Sophomore album Reports From The Threshold Of Death conceptually follows the journey of the soul after death and the echoing, gothic hallways, along which tracks like “Betray The Grave” and “Haunts For Love” sweep, evoke both the tortured spirit of darkwave and the malingering presence that inhabits doom metal. You could, for instance, namecheck both Joy Division and Neurosis, yet you’d struggle to properly qualify either due to this album’s pungent prog and post-rock overtones. Instead, it seems far more appropriate to think of Junius as a becalmed incarnation of either Cold Cave or 65daysofstatic, or a more decadent version of either Hammock or Explosions In The Sky.

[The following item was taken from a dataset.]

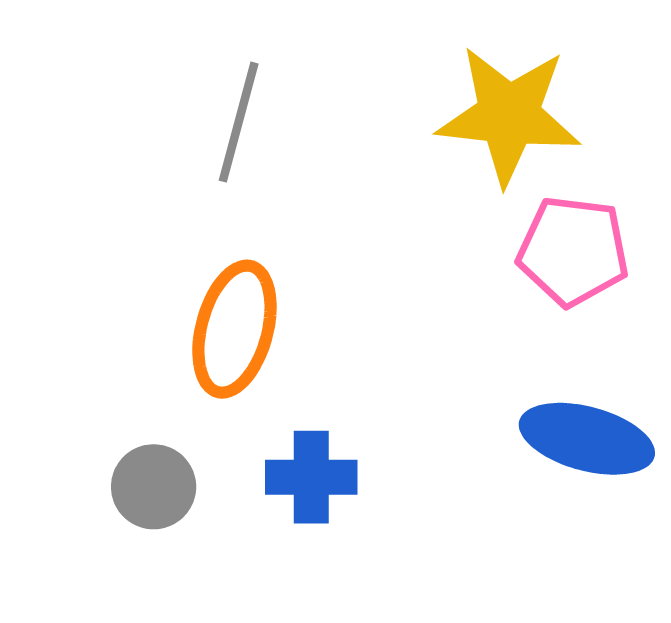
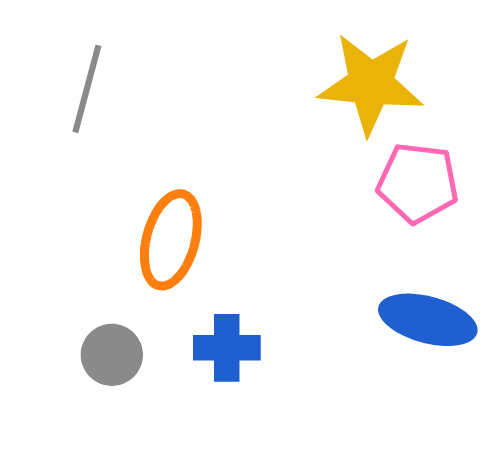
gray line: (239, 122) -> (87, 89), moved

And yet, the tracks on offer here rather flatter to deceive. The music swarms around your ears, but never quite manages to dig its heels in far enough. I kept expecting to have these glorious moments of introspection but the cyclical patterns never quite managed to drag me down deep into myself enough of the time. “Transcend The Ghost”, for instance, spins itself dizzy trying to go for something light and airy, but with vocalist/guitarist Joseph E. Martinez getting stuck on repeat, the track fires off its one trump card early and runs out of gas before it even gets going. The cadence and tone of each track quickly finds a rhythm and sticks all too rigidly too it and, as we all know, familiarity can breed contempt. Try spinning “All Shall Float” or “Dance In Blood” a few times and when you spot the simplistic design, you’ll begin to forget the initial tug of the chorus hook and crave greater variety.
May I recommend you close your eyes, ramp up the volume and lay waste to your sub-woofer, because the more you shut out the world, the more likely you are to realise just how spiritually effecting and deeply cathartic the music could potentially be when Junius’ songwriting finally matches their ambition. Follow these instructions and share a rare moment with me in the all-encompassing, hammering bottom-end and dying chords of “A Universe Without Stars” or the elegantly languid vocal and warbling synth which craftily conceal the sudden, yet glorious bass thrust of “Eidolon & Perispirit”. Boom, there goes my cochlea.
So Junius may not be exactly the correct band to fill my hole (just yet), but I’ve had such fun discovering what musical characteristics I need to be looking out for now that I look forward to discovering many more holes in the future.